一人になったので、なんとなく部屋をぐるりと見回した。家具がどれも高そうだ。明らかに、実家に置かれていた物とはランクが違う。傷つけたら大変だ、と思った。今はカーテンがされているが、窓からの眺めもきっとすごいんだろうな、と想像してみたりした。と、その時、
「お茶、入りました。どうぞ」
ふいに声を掛けられて、思わず姿勢を正してしまった。ミコがすぐそばに来ていることに、全く気付いていなかった。不躾に部屋を見ていたこの客をミコはどう思っただろう、と考えて、ちょっと恥ずかしくなった。
「ごめん。何か、こういう所が珍しくって。失礼だよな」
ミコはカップをローテーブルに置き、オレに向かって微笑むと、
「いいえ。慣れてますから、気にしないでください」
そうか。慣れているのか、と感心した。
ミコは、ローテーブルを挟んだオレの正面のソファに座って、紅茶を一口飲んだ。その様子は上品で、本当にお嬢様なんだな、と改めて思わされた。
それはそうと、オレはさっきから何だか落ち着かない。慣れない雰囲気の場所のせいだろうか。それとも、別の理由からだろうか? 別の理由って何だ? と自問してみたが、すぐにその問いそのものを打ち消した。答えをはっきりさせない方がいいような気がしたからだ。
ミコは俯いたままで紅茶を飲んでいる。母親が家を出て、もう帰って来ないだろう状況は、大人のように振る舞っているミコにとっても、当然きついことだろう。

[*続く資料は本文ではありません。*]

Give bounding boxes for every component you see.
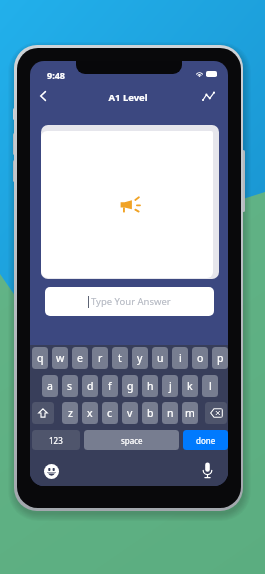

オレはソファから立ち上がり、ミコの傍らに立った。テーブルにカップを置いたミコが、顔を上げてオレを見た。その目には、今にもこぼれ落ちそうな涙が浮かんでいた。彼女の長い髪に触れながら、「我慢しなくていいから」と低く言ってやると、ミコはソファから立ち上がり、オレに抱きついてきた。泣き声が漏れ聞こえる。
「おまえが落ち着くまで、ずっとそばにいるから」
しっかりと抱きしめて、震える小さな背中を軽く叩いてやっていると、家の電話のベルが鳴り始めた。ミコは、濡れた瞳のままで電話の方に目をやった後、オレを見上げた。